* TASK *
Every line below should be given again without alteration.

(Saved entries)

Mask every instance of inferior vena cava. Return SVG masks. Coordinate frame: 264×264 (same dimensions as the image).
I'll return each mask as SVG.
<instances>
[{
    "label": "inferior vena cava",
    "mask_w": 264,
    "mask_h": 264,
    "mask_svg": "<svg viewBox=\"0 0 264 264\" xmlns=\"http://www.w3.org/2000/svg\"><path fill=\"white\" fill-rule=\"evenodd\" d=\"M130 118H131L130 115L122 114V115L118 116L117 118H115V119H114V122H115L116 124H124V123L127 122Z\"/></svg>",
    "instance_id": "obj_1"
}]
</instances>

* WRITTEN ANSWER *
Mask every instance of inferior vena cava. Return SVG masks. Coordinate frame: 264×264 (same dimensions as the image).
I'll return each mask as SVG.
<instances>
[{
    "label": "inferior vena cava",
    "mask_w": 264,
    "mask_h": 264,
    "mask_svg": "<svg viewBox=\"0 0 264 264\" xmlns=\"http://www.w3.org/2000/svg\"><path fill=\"white\" fill-rule=\"evenodd\" d=\"M130 118H131L130 115L122 114V115L118 116L117 118H115V119H114V122H115L116 124H124V123L127 122Z\"/></svg>",
    "instance_id": "obj_1"
}]
</instances>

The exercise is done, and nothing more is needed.